Comment accéder facilement au foncier? C’est le nom du programme national foncier (PNF) pour 15 ans, d’après la lettre de politique foncière (LPF), objet de l’atelier du 17 et 18 novembre dernier au Moringa, Toliara. L’équipe du ministère d’Etat chargé des Projets présidentiels, de l’Aménagement du territoire (MEPATE) est dirigée par Razaiarimanana Bebe, directeur général de l’Administration et du Budget, accompagnée de Hanitra Rasendrasoa, directeur des Domaines et de la Propriété foncière. L’équipe est venue demander à la quarantaine de participants des 4 régions au niveau provincial, avec cinq points d’orientation selon la DG «sécurisation des droits, gérer planifier le foncier, faciliter l’accès et valorisation du foncier urbain et rural, améliorer et mettre en synergie la déconcentration et la décentralisation, s’engager dans la transparence et la redevabilité ». Ces 5 points sont les principaux ingrédients mêmes des directives volontaires. Avec la décentralisation, la Commune va jouer un grand rôle avec son bureau foncier (BIF), alors pourrait naître un bras de fer entre Domaines et Commune, qui fait quoi ? Ces directives volontaires seront finalement débattues et validées lors de l’atelier national, qui se tiendra prochainement, en décembre.
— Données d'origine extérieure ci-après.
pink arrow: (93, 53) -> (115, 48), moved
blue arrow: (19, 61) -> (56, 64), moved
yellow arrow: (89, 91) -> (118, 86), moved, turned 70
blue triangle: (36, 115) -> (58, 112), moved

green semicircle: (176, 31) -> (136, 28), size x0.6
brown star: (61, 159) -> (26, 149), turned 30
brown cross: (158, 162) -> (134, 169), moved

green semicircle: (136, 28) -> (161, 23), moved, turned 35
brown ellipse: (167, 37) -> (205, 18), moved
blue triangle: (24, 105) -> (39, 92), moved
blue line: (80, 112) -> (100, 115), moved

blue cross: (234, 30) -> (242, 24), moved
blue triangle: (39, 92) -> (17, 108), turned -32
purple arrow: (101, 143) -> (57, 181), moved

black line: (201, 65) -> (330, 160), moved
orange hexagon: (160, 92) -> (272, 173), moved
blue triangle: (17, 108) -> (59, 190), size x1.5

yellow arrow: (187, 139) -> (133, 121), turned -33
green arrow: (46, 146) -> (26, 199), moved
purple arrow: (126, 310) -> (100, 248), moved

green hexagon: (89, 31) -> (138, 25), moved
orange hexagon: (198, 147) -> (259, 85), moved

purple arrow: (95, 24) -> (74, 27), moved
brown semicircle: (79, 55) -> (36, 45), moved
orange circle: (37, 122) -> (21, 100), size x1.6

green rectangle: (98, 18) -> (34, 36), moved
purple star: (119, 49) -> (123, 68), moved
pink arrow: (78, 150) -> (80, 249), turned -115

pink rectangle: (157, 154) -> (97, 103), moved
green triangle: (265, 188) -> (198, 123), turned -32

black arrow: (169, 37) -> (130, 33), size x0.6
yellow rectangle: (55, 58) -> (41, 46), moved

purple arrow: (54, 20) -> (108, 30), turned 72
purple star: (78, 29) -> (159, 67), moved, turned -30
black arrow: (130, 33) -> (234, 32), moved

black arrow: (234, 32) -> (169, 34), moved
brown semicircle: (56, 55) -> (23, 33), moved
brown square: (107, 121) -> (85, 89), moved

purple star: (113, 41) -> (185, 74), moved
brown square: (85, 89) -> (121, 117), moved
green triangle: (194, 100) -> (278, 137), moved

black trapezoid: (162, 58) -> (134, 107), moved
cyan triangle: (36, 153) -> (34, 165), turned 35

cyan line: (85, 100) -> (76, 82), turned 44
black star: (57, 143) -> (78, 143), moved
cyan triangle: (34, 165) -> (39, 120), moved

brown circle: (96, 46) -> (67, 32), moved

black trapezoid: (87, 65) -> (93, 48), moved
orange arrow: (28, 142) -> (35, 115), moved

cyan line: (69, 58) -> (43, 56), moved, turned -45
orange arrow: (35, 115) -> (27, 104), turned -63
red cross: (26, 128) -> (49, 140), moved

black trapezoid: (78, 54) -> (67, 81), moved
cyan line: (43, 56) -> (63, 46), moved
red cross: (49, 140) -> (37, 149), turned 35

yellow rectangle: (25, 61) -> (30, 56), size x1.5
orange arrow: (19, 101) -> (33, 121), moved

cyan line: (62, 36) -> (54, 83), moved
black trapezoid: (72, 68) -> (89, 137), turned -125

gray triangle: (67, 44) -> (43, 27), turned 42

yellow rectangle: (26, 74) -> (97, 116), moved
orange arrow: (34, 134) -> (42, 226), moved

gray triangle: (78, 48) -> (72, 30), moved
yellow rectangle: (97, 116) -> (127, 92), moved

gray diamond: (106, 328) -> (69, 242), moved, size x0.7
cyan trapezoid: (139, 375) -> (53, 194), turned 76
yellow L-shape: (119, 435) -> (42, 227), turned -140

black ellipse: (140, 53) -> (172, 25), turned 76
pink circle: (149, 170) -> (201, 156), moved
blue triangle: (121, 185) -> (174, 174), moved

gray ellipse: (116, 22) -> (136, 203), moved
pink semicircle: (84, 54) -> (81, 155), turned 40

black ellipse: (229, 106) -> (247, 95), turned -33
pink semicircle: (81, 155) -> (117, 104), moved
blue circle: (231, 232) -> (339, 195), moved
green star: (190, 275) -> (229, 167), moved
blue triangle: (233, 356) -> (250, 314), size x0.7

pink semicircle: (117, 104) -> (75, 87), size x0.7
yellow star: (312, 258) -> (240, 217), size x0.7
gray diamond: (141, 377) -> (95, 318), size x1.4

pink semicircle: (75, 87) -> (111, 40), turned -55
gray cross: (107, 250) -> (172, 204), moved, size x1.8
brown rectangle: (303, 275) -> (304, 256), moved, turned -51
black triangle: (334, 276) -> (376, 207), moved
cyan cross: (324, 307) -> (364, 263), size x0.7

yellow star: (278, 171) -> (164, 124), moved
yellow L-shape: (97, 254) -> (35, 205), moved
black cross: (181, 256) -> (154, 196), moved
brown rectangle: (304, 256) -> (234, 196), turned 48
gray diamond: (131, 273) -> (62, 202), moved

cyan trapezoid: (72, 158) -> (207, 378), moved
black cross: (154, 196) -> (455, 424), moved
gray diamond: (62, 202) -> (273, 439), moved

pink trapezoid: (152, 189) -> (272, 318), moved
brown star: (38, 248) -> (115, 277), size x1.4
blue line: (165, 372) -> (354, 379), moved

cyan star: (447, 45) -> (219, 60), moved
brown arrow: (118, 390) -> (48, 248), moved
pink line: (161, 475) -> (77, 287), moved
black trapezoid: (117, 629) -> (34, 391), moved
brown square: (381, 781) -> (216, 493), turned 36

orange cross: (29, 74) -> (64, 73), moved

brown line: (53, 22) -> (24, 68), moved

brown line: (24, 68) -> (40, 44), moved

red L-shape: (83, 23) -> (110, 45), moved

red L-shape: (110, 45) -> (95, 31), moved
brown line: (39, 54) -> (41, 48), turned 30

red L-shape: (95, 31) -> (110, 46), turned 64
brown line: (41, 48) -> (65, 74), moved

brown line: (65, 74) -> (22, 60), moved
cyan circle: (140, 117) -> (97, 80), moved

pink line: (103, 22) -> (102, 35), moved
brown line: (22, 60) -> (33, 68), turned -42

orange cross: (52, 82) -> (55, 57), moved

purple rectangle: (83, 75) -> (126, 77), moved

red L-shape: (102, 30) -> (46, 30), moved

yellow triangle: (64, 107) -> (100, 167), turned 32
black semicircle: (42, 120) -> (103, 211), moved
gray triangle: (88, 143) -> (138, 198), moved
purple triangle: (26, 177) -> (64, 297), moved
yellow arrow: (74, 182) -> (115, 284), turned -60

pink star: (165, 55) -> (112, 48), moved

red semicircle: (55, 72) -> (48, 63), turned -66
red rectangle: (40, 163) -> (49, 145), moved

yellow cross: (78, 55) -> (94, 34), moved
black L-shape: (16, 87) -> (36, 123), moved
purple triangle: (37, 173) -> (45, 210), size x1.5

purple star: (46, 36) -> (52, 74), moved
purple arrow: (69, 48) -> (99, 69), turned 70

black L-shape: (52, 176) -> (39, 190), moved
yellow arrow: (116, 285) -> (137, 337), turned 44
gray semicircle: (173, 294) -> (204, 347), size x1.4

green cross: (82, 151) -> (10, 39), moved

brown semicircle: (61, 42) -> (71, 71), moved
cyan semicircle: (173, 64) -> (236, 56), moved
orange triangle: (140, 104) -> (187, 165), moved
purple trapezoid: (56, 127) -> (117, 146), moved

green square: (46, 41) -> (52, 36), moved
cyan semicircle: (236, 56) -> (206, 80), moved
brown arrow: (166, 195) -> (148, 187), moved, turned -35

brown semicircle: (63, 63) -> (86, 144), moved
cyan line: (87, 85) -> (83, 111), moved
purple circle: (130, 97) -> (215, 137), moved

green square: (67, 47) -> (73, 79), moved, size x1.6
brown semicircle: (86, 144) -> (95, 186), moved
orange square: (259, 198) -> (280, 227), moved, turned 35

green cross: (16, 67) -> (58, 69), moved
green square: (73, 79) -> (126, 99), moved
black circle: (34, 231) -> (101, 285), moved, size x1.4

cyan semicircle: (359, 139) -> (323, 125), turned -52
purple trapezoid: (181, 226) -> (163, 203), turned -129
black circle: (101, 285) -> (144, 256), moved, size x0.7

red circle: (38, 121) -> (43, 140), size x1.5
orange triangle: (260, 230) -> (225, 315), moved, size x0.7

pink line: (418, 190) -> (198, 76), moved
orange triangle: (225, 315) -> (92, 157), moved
Levier de développement. S’approprier de son lopin de terre est le plus urgent pour la population. La coutume donne droit à toutes les familles de jouir de leur droit de possession aux terres où habitaient les aïeux, donc une succession tout à fait naturelle. Pourquoi payer ? Une participante en provenance d’Ambovombe, accompagnant la délégation, avoue que : «les charges demandées par l’administration des domaines sont trop chères et rendent difficile l’accès au foncier par la population de l’Androy». Vis-à-vis de la loi, toutes les terres appartiennent à l’Etat, nul n’est propriétaire qu’avec un titre foncier. Comme les directives volontaires assurent déjà la facilitation de l’accès au foncier et la sécurisation des droits, le paysan pense davantage à produire, se sentant sécurisé grâce aux directives volontaires initiées par le MEPATE, et appuyées par la FAO, organisation des Nations Unies pour l’alimentation et l’agriculture « qui s’engage à faire bénéficier Madagascar de l’expertise internationale dont elle dispose en matière de la gouvernance foncière » selon son représentant Patrice Talla.

Voici les 5 engagements de FAO : «Contribuer à l’élimination de la faim, de l’insécurité alimentaire et de la malnutrition. Rendre l’agriculture, la foresterie et la pêche plus productives et plus durables. Réduire la pauvreté rurale. Favoriser la mise en place de systèmes agricoles et alimentaires ouverts et efficaces. Améliorer la résilience des moyens d’existence face aux catastrophes».